After the ties between the countries had deteriorated and even frozen in the past decade, culminating with the arrest in 2013 of an Indian diplomat in New York, Obama’s presence in New Delhi can be considered a great achievement from a symbolic and political point of view, Happymon Jacob, professor of international policy at India’s Jawaharlal Nehru University, told Efe.
“It’s good news that they are improving ties. It will keep India centered, though I don’t expect anything spectacular to happen in the next one or two years,” predicted Jacob.
Of the wide range of topics discussed between Jan. 25-27, the civil nuclear energy deal got the most attention from both parties as they reached an agreement on the matter of liability in case of an accident, an issue that had paralyzed negotiations for six years.
Both countries agreed to the creation of an insurance fund, financed by the Indian government, that would cover up to about $244 million of the costs in case of an accident at a nuclear plant, where liability would lie with the installations’ operator.
The final decision would nevertheless remain in the hands of companies interested in entering the Indian nuclear energy market, warned W.P.S. Sidhu, an expert at Brookings Research.

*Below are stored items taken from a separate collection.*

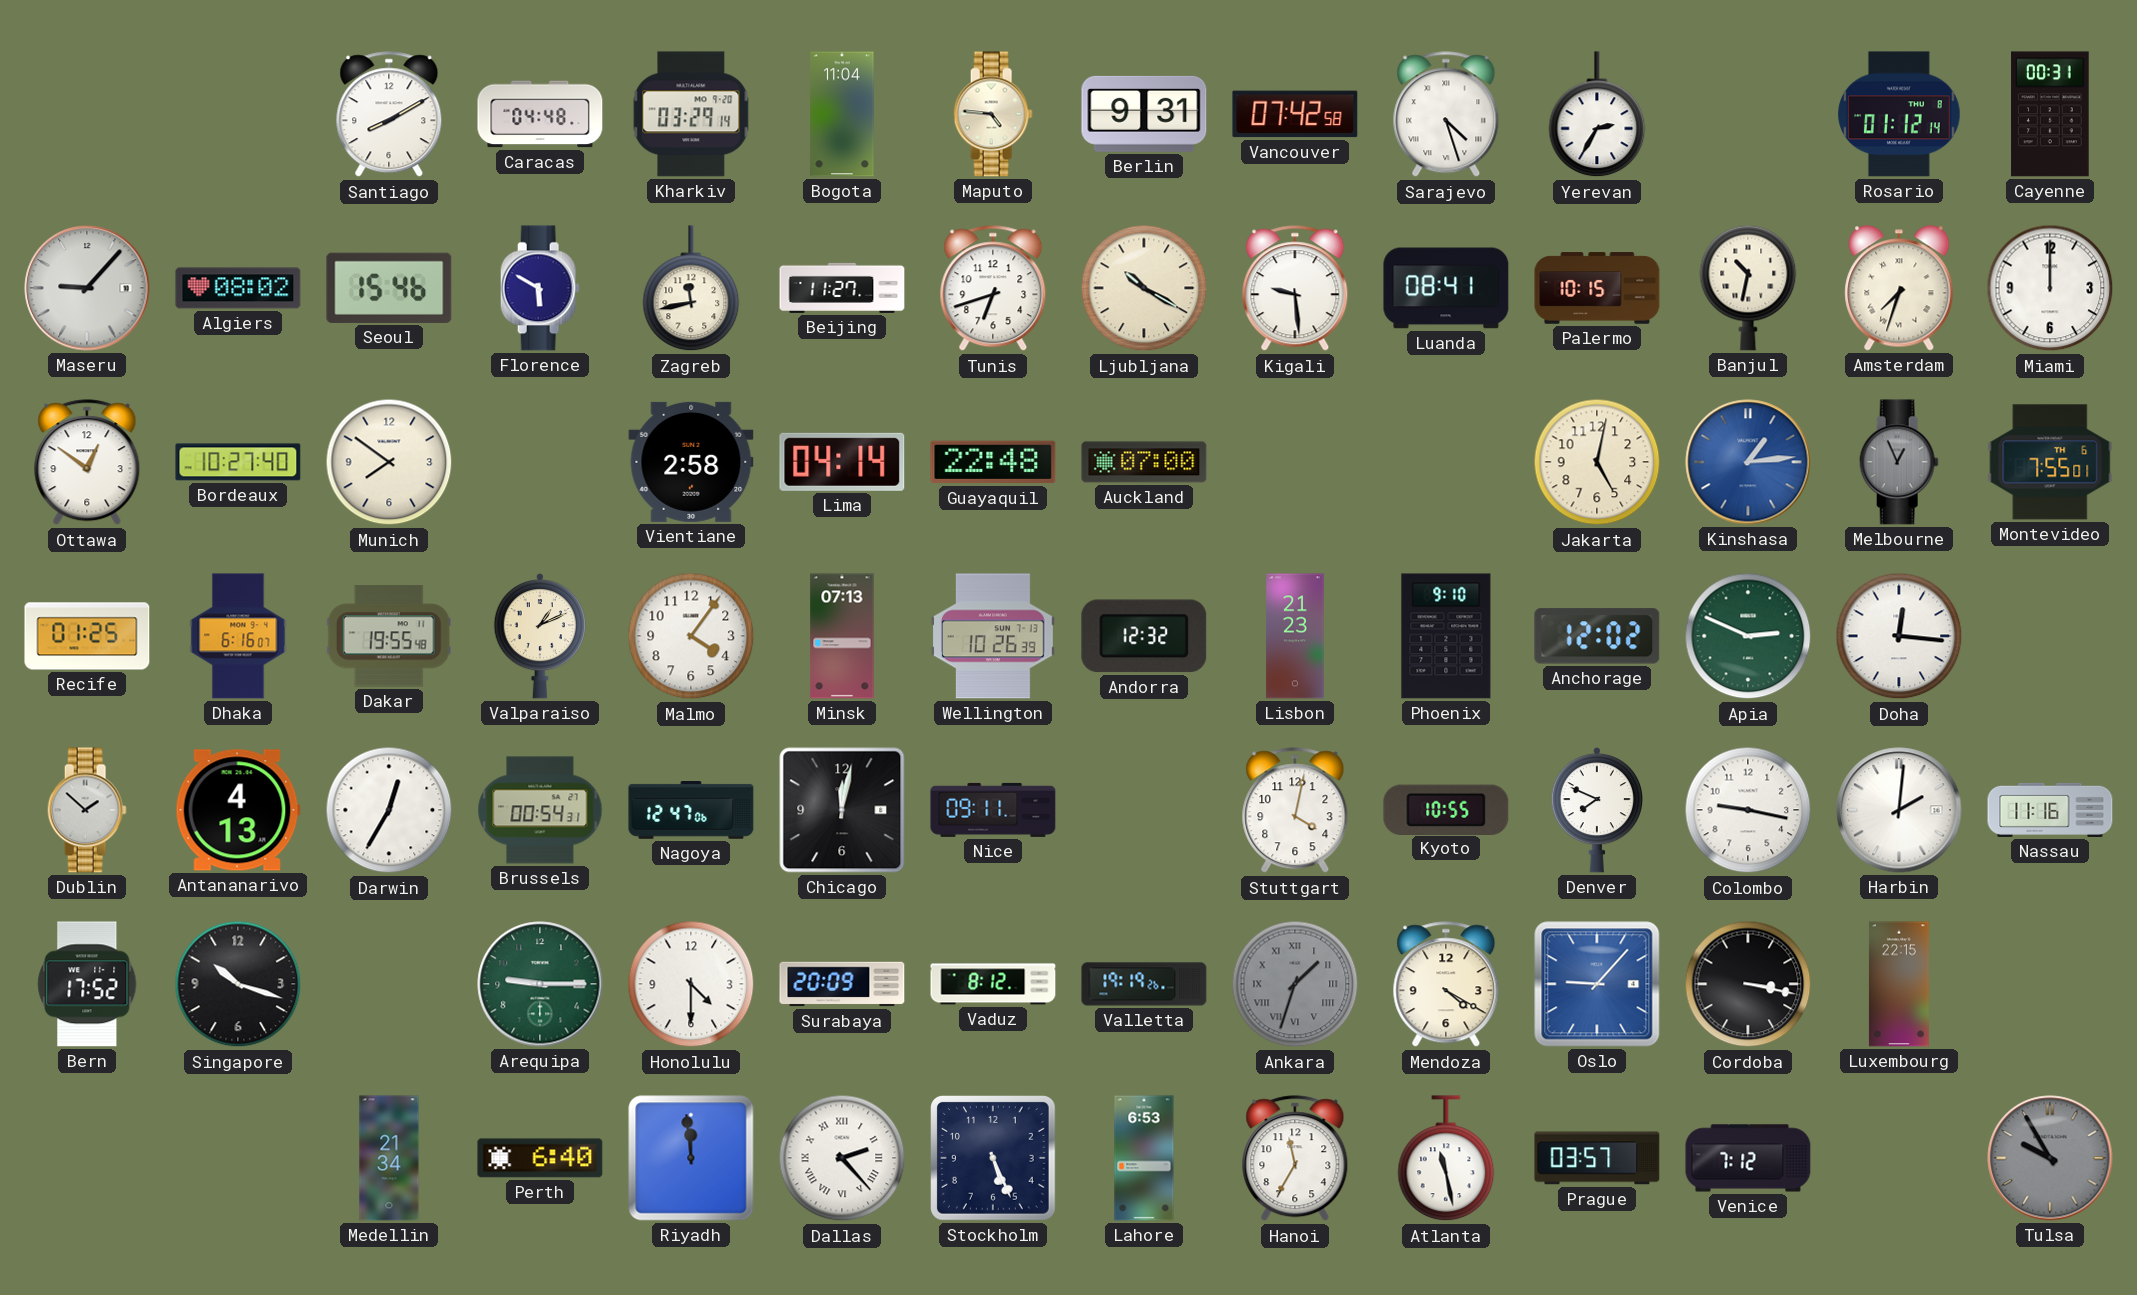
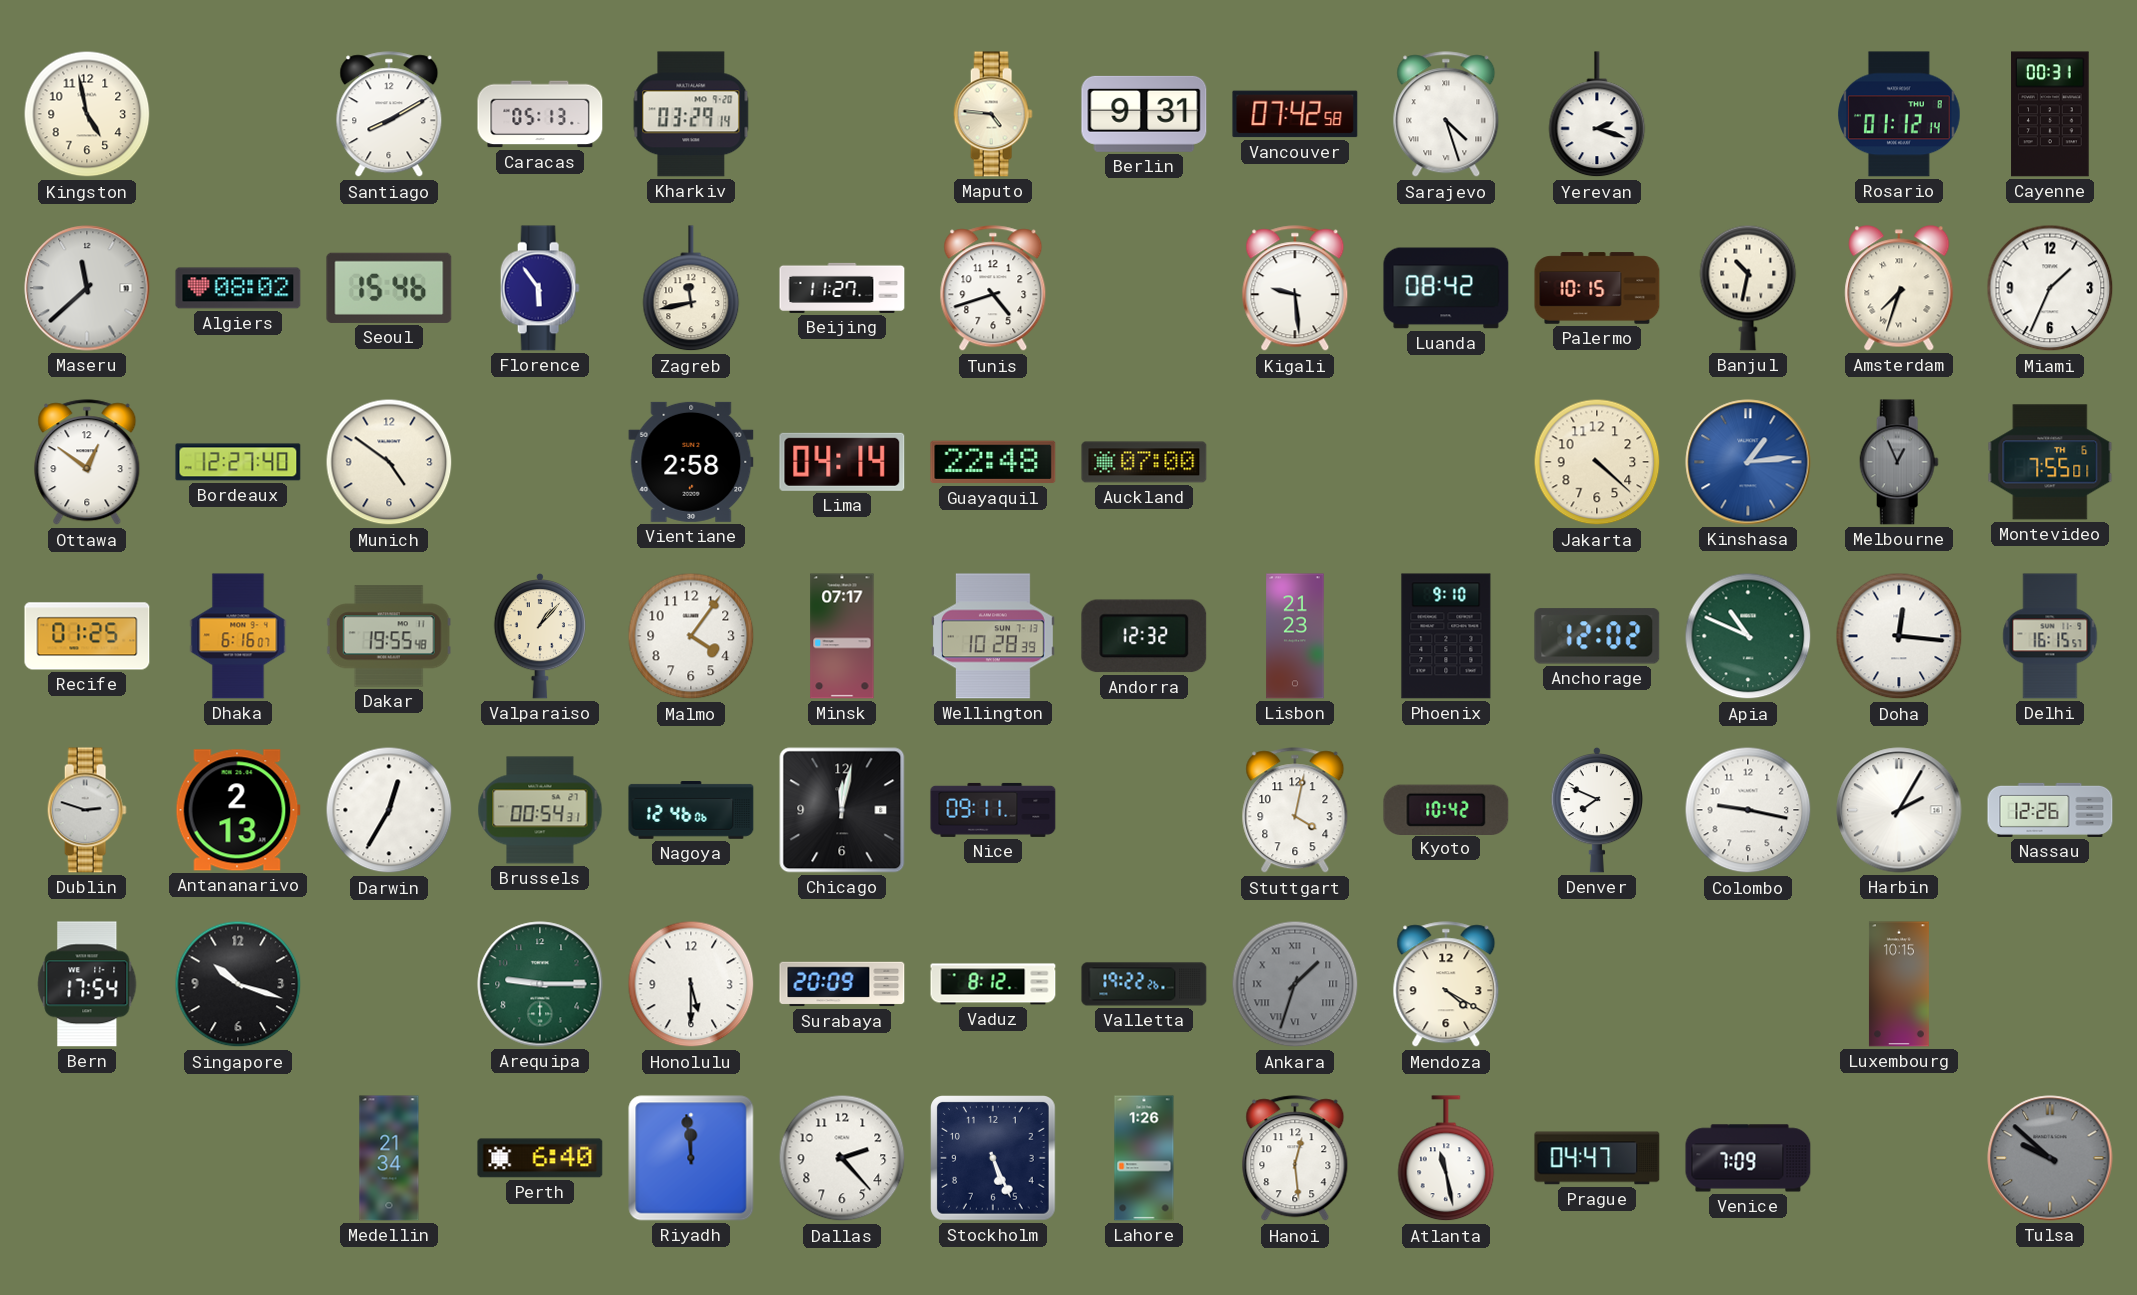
Kingston: none -> 4:58
Caracas: 04:48 -> 05:13
Bogota: 11:04 -> none
Yerevan: 2:35 -> 2:18
Maseru: 9:07 -> 11:38
Florence: 5:50 -> 5:54
Tunis: 6:42 -> 4:42
Ljubljana: 10:20 -> none
Luanda: 08:41 -> 08:42
Miami: 12:00 -> 1:34
Bordeaux: 10:27 -> 12:27
Munich: 7:51 -> 4:51
Jakarta: 5:02 -> 4:22
Valparaiso: 1:11 -> 1:07
Minsk: 07:13 -> 07:17
Wellington: 10:26 -> 10:28
Apia: 2:49 -> 10:49
Delhi: none -> 16:15
Dublin: 1:52 -> 2:48
Antananarivo: 4:13 -> 2:13
Nagoya: 12:47 -> 12:46
Kyoto: 10:55 -> 10:42
Harbin: 2:01 -> 2:05
Nassau: 11:16 -> 12:26
Bern: 17:52 -> 17:54
Honolulu: 4:30 -> 5:30
Valletta: 19:19 -> 19:22
Oslo: 9:07 -> none
Cordoba: 3:17 -> none
Luxembourg: 22:15 -> 10:15
Dallas numerals: Roman -> Arabic
Lahore: 6:53 -> 1:26
Hanoi: 11:35 -> 12:29
Prague: 03:57 -> 04:47
Venice: 7:12 -> 7:09
Tulsa: 9:55 -> 9:52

According to Sidhu, resolving the energy debate is essential for making progress in other areas.
As to matters of defense, another key area taken up by Modi and Obama, India and the U.S. signed a renewed military cooperation pact and made the first joint declaration ever regarding both countries’ strategic vision for the Asia-Pacific region.
In the statement, both countries highlighted the importance of ensuring freedom to navigate in or fly over the South China Sea, which is currently embroiled in territorial disputes between several countries in southeast Asia.
China responded to the statement by declaring that the conflict needed to be resolved directly by the parties involved.
“Before, India was unwilling to act as a provider of security (in the Asia-Pacific region); now it is ready to go out, though it has not made any formal commitments,” Sidhu said regarding India’s stance towards the world’s two main superpowers.
However, this does not mean that India is going to team up with the U.S. to contain China, as “it cannot afford to have problems” with Beijing and “any negative move” could lead to tensions along their shared borders, professor Jacob explained.
Besides, China, led by President Xi Jinping, is a key ally of India’s main enemy, Pakistan, possessing heavy influence over the Islamic Republic.
Meanwhile, talks between Modi and Obama failed to advance when it came to renewing the anti-terror agreement against radical groups in Pakistan.
According to Jacob, such cooperation could materialize in the future through the sharing of intelligence on Pakistan, as the United States possessed more resources for information-gathering.
Obama put the finishing touches on his visit with a powerful speech that included a social message, in which he underlined the importance of women’s rights and religious freedom, two areas that still require much attention in India, a country governed by a Hindu-majority nationalist party and populated by a diverse array of minority groups.
The Hinduist Indian prime minister will need to comply with Washington’s petition and ensure religious freedom or risk damaging his government’s reputation and dampening relations between the India and the U.S., warned Lisa Curtis, Senior Research Fellow at The Heritage Foundation, in an article published in the local daily The Hindu.